Pod Evictions (memory, node shutodowns) - requires manual hub restart!
See original GitHub issueAbout
We have an issue when pods are removed unexpectedly that seems to require a hub restart. This could happen if a node fails, is preempted, or an admin deletes a user pod I think. This is really bad I’d say as it requires the specific user that has this problem to contact and administrator and then the administrator has to restart the hub to solve it.
I deem this vital to fix as preemtible nodes (google) and spot nodes (amazon) are an awesome way to reduce cost, but usage of them risks causing this kind of huge trouble right now!

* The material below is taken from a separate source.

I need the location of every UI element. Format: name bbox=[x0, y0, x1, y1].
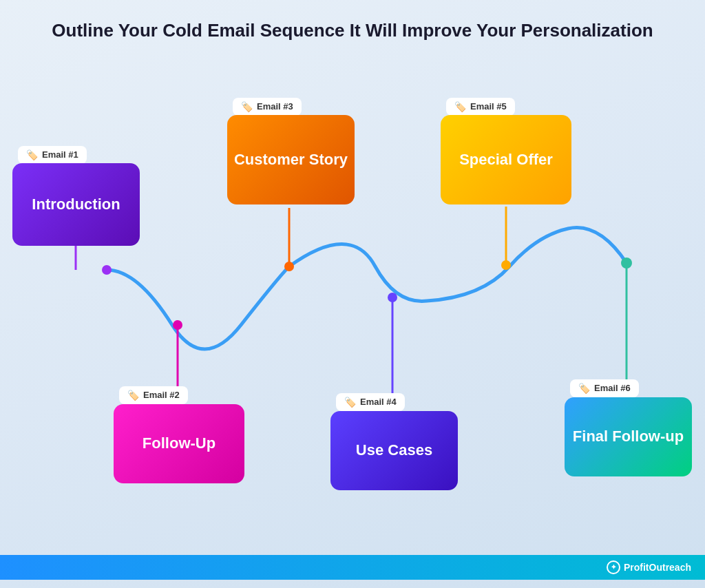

I’m still lacking some insight in whats going on in the proxy and the user management within JupyterHub though so I’m hoping someone can pick this issue up from my writeup. @minrk or @yuvipanda perhaps you know someone to /cc or could give me a pointer on where to look to solve this?
Experience summary
- Pod dies
- “503 - Service Unavailable”
hub/admin
stop pod- “Your server is stopping”
- Distracting consequence
- Issue still not resolved
- Hub restart
- Everything is fine
Experience log
1. A preemptible node was reclaimed and my user pod was lost
- The user pod name was
erik-2esundell
- The user name was
erik.sundell
2. Later - I visit the hub
3. Directly after - I visit hub/admin
and press the stop server button
- The button turns blue and is labeled
start server
again
- The hub logs sais
[I 2018-08-01 09:36:05.670 JupyterHub proxy:264] Removing user erik.sundell from proxy (/user/erik.sundell/)
[I 2018-08-01 09:36:05.675 JupyterHub spawner:1644] Deleting pod jupyter-erik-2esundell
[W 2018-08-01 09:36:05.688 JupyterHub spawner:1657] No pod jupyter-erik-2esundell to delete. Assuming already deleted.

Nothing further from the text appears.